■ **AIM OF THE EXERCISE**
Word for word, output the data, with none of its pictures.

■ ■ ■ ■

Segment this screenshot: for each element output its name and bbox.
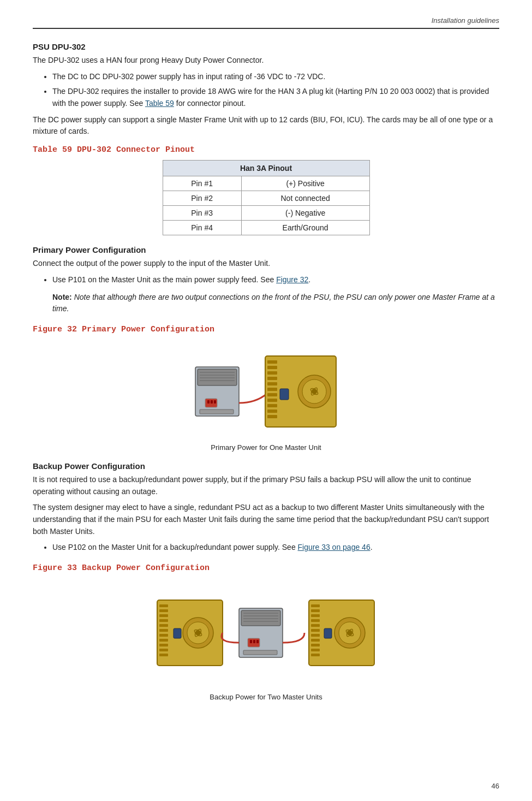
svg-rect-52	[256, 640, 259, 643]
backup-power-title: Backup Power Configuration	[33, 461, 499, 471]
svg-rect-65	[311, 654, 320, 656]
page-number: 46	[492, 782, 499, 790]
svg-rect-16	[267, 382, 277, 385]
svg-rect-17	[267, 388, 277, 391]
figure32-image	[179, 340, 354, 438]
svg-rect-13	[267, 366, 277, 369]
page-container: Installation guidelines PSU DPU-302 The …	[0, 0, 532, 801]
svg-rect-20	[267, 404, 277, 407]
pin1-label: Pin #1	[163, 176, 241, 191]
svg-rect-64	[311, 649, 320, 651]
svg-rect-38	[159, 654, 168, 656]
figure32-caption: Primary Power for One Master Unit	[211, 443, 321, 452]
svg-rect-60	[311, 629, 320, 632]
figure33-caption: Backup Power for Two Master Units	[210, 693, 322, 701]
svg-rect-14	[267, 371, 277, 375]
svg-rect-61	[311, 634, 320, 637]
svg-rect-35	[159, 639, 168, 642]
note-text: Note that although there are two output …	[52, 293, 495, 313]
primary-power-bullet: Use P101 on the Master Unit as the main …	[52, 274, 499, 286]
psu-intro: The DPU-302 uses a HAN four prong Heavy …	[33, 55, 499, 67]
backup-power-bullets: Use P102 on the Master Unit for a backup…	[52, 542, 499, 554]
svg-rect-63	[311, 644, 320, 646]
svg-rect-18	[267, 393, 277, 396]
figure32-container: Primary Power for One Master Unit	[33, 340, 499, 452]
pin3-label: Pin #3	[163, 206, 241, 221]
table-header: Han 3A Pinout	[163, 161, 369, 176]
svg-rect-22	[267, 415, 277, 418]
backup-power-para1: It is not required to use a backup/redun…	[33, 474, 499, 497]
figure33-title: Figure 33 Backup Power Configuration	[33, 563, 499, 573]
primary-power-intro: Connect the output of the power supply t…	[33, 258, 499, 270]
svg-rect-62	[311, 639, 320, 642]
svg-rect-15	[267, 377, 277, 380]
svg-rect-7	[207, 400, 210, 404]
svg-rect-26	[280, 389, 289, 400]
note-label: Note:	[52, 293, 72, 301]
figure32-title: Figure 32 Primary Power Configuration	[33, 325, 499, 334]
svg-rect-34	[159, 634, 168, 637]
dc-power-text: The DC power supply can support a single…	[33, 114, 499, 138]
svg-rect-31	[159, 619, 168, 622]
figure33-image	[152, 578, 381, 687]
svg-rect-28	[159, 604, 168, 607]
figure33-link[interactable]: Figure 33 on page 46	[298, 543, 370, 551]
svg-point-41	[195, 630, 201, 636]
pin2-label: Pin #2	[163, 191, 241, 206]
svg-rect-44	[241, 610, 280, 626]
svg-rect-58	[311, 619, 320, 622]
svg-rect-33	[159, 629, 168, 632]
pin3-value: (-) Negative	[241, 206, 369, 221]
figure33-svg	[152, 578, 381, 687]
note-block: Note: Note that although there are two o…	[52, 292, 499, 315]
figure33-container: Backup Power for Two Master Units	[33, 578, 499, 701]
svg-rect-59	[311, 624, 320, 627]
svg-rect-12	[267, 360, 277, 364]
svg-rect-8	[211, 400, 213, 404]
svg-rect-53	[243, 650, 277, 655]
table-row: Pin #1 (+) Positive	[163, 176, 369, 191]
backup-power-para2: The system designer may elect to have a …	[33, 502, 499, 537]
header-text: Installation guidelines	[432, 16, 499, 25]
pin4-value: Earth/Ground	[241, 221, 369, 235]
primary-power-bullets: Use P101 on the Master Unit as the main …	[52, 274, 499, 286]
svg-rect-19	[267, 399, 277, 402]
table-row: Pin #4 Earth/Ground	[163, 221, 369, 235]
svg-rect-29	[159, 609, 168, 612]
svg-rect-10	[200, 410, 234, 414]
svg-rect-30	[159, 614, 168, 617]
pin1-value: (+) Positive	[241, 176, 369, 191]
backup-power-bullet: Use P102 on the Master Unit for a backup…	[52, 542, 499, 554]
table59-title: Table 59 DPU-302 Connector Pinout	[33, 145, 499, 155]
svg-rect-50	[250, 640, 252, 643]
svg-rect-42	[174, 628, 181, 638]
svg-rect-1	[198, 369, 237, 385]
svg-rect-55	[311, 604, 320, 607]
page-header: Installation guidelines	[33, 16, 499, 29]
pinout-table: Han 3A Pinout Pin #1 (+) Positive Pin #2…	[163, 160, 370, 235]
svg-rect-69	[324, 628, 332, 638]
svg-rect-21	[267, 410, 277, 413]
svg-rect-9	[214, 400, 216, 404]
svg-rect-36	[159, 644, 168, 646]
pin2-value: Not connected	[241, 191, 369, 206]
table-row: Pin #2 Not connected	[163, 191, 369, 206]
svg-rect-32	[159, 624, 168, 627]
figure32-svg	[179, 340, 354, 438]
psu-bullet-1: The DC to DC DPU-302 power supply has in…	[52, 71, 499, 83]
pin4-label: Pin #4	[163, 221, 241, 235]
svg-point-25	[312, 389, 317, 394]
svg-rect-56	[311, 609, 320, 612]
psu-bullets: The DC to DC DPU-302 power supply has in…	[52, 71, 499, 110]
svg-rect-57	[311, 614, 320, 617]
figure32-link[interactable]: Figure 32	[276, 275, 308, 284]
psu-bullet-2: The DPU-302 requires the installer to pr…	[52, 86, 499, 109]
psu-section-title: PSU DPU-302	[33, 42, 499, 51]
table59-link[interactable]: Table 59	[145, 99, 174, 108]
primary-power-title: Primary Power Configuration	[33, 245, 499, 254]
svg-rect-37	[159, 649, 168, 651]
svg-rect-51	[253, 640, 255, 643]
svg-point-68	[347, 630, 352, 636]
table-row: Pin #3 (-) Negative	[163, 206, 369, 221]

■ ■ ■ ■

■ **EXERCISE ANSWER**
Segment this screenshot: for each element output its name and bbox.
svg-rect-52	[256, 640, 259, 643]
backup-power-title: Backup Power Configuration	[33, 461, 499, 471]
svg-rect-65	[311, 654, 320, 656]
page-number: 46	[492, 782, 499, 790]
svg-rect-16	[267, 382, 277, 385]
svg-rect-17	[267, 388, 277, 391]
figure32-image	[179, 340, 354, 438]
svg-rect-13	[267, 366, 277, 369]
page-container: Installation guidelines PSU DPU-302 The …	[0, 0, 532, 801]
svg-rect-20	[267, 404, 277, 407]
pin1-label: Pin #1	[163, 176, 241, 191]
svg-rect-64	[311, 649, 320, 651]
svg-rect-38	[159, 654, 168, 656]
figure32-caption: Primary Power for One Master Unit	[211, 443, 321, 452]
svg-rect-60	[311, 629, 320, 632]
figure33-caption: Backup Power for Two Master Units	[210, 693, 322, 701]
svg-rect-14	[267, 371, 277, 375]
svg-rect-61	[311, 634, 320, 637]
svg-rect-35	[159, 639, 168, 642]
note-text: Note that although there are two output …	[52, 293, 495, 313]
primary-power-bullet: Use P101 on the Master Unit as the main …	[52, 274, 499, 286]
psu-intro: The DPU-302 uses a HAN four prong Heavy …	[33, 55, 499, 67]
backup-power-bullets: Use P102 on the Master Unit for a backup…	[52, 542, 499, 554]
svg-rect-63	[311, 644, 320, 646]
svg-rect-18	[267, 393, 277, 396]
figure32-container: Primary Power for One Master Unit	[33, 340, 499, 452]
pin3-label: Pin #3	[163, 206, 241, 221]
table-header: Han 3A Pinout	[163, 161, 369, 176]
svg-rect-22	[267, 415, 277, 418]
backup-power-para1: It is not required to use a backup/redun…	[33, 474, 499, 497]
figure33-title: Figure 33 Backup Power Configuration	[33, 563, 499, 573]
primary-power-intro: Connect the output of the power supply t…	[33, 258, 499, 270]
svg-rect-62	[311, 639, 320, 642]
svg-rect-15	[267, 377, 277, 380]
svg-rect-7	[207, 400, 210, 404]
svg-rect-26	[280, 389, 289, 400]
note-label: Note:	[52, 293, 72, 301]
figure32-title: Figure 32 Primary Power Configuration	[33, 325, 499, 334]
svg-rect-34	[159, 634, 168, 637]
dc-power-text: The DC power supply can support a single…	[33, 114, 499, 138]
svg-rect-31	[159, 619, 168, 622]
figure33-image	[152, 578, 381, 687]
svg-rect-28	[159, 604, 168, 607]
figure33-link[interactable]: Figure 33 on page 46	[298, 543, 370, 551]
svg-point-41	[195, 630, 201, 636]
pin2-label: Pin #2	[163, 191, 241, 206]
svg-rect-44	[241, 610, 280, 626]
svg-rect-58	[311, 619, 320, 622]
svg-rect-33	[159, 629, 168, 632]
pin3-value: (-) Negative	[241, 206, 369, 221]
figure33-svg	[152, 578, 381, 687]
note-block: Note: Note that although there are two o…	[52, 292, 499, 315]
figure33-container: Backup Power for Two Master Units	[33, 578, 499, 701]
svg-rect-59	[311, 624, 320, 627]
svg-rect-12	[267, 360, 277, 364]
svg-rect-8	[211, 400, 213, 404]
svg-rect-53	[243, 650, 277, 655]
table-row: Pin #1 (+) Positive	[163, 176, 369, 191]
backup-power-para2: The system designer may elect to have a …	[33, 502, 499, 537]
header-text: Installation guidelines	[432, 16, 499, 25]
pin4-value: Earth/Ground	[241, 221, 369, 235]
primary-power-bullets: Use P101 on the Master Unit as the main …	[52, 274, 499, 286]
svg-rect-19	[267, 399, 277, 402]
table-row: Pin #4 Earth/Ground	[163, 221, 369, 235]
svg-rect-29	[159, 609, 168, 612]
svg-rect-10	[200, 410, 234, 414]
svg-rect-30	[159, 614, 168, 617]
pin1-value: (+) Positive	[241, 176, 369, 191]
backup-power-bullet: Use P102 on the Master Unit for a backup…	[52, 542, 499, 554]
table59-title: Table 59 DPU-302 Connector Pinout	[33, 145, 499, 155]
svg-rect-50	[250, 640, 252, 643]
svg-rect-42	[174, 628, 181, 638]
svg-rect-1	[198, 369, 237, 385]
svg-rect-55	[311, 604, 320, 607]
page-header: Installation guidelines	[33, 16, 499, 29]
pinout-table: Han 3A Pinout Pin #1 (+) Positive Pin #2…	[163, 160, 370, 235]
svg-rect-69	[324, 628, 332, 638]
svg-rect-21	[267, 410, 277, 413]
svg-rect-9	[214, 400, 216, 404]
svg-rect-36	[159, 644, 168, 646]
pin2-value: Not connected	[241, 191, 369, 206]
table-row: Pin #2 Not connected	[163, 191, 369, 206]
svg-rect-32	[159, 624, 168, 627]
figure32-svg	[179, 340, 354, 438]
psu-bullet-1: The DC to DC DPU-302 power supply has in…	[52, 71, 499, 83]
pin4-label: Pin #4	[163, 221, 241, 235]
svg-point-25	[312, 389, 317, 394]
svg-rect-56	[311, 609, 320, 612]
psu-bullets: The DC to DC DPU-302 power supply has in…	[52, 71, 499, 110]
svg-rect-57	[311, 614, 320, 617]
figure32-link[interactable]: Figure 32	[276, 275, 308, 284]
psu-bullet-2: The DPU-302 requires the installer to pr…	[52, 86, 499, 109]
psu-section-title: PSU DPU-302	[33, 42, 499, 51]
table59-link[interactable]: Table 59	[145, 99, 174, 108]
primary-power-title: Primary Power Configuration	[33, 245, 499, 254]
svg-rect-37	[159, 649, 168, 651]
svg-rect-51	[253, 640, 255, 643]
svg-point-68	[347, 630, 352, 636]
table-row: Pin #3 (-) Negative	[163, 206, 369, 221]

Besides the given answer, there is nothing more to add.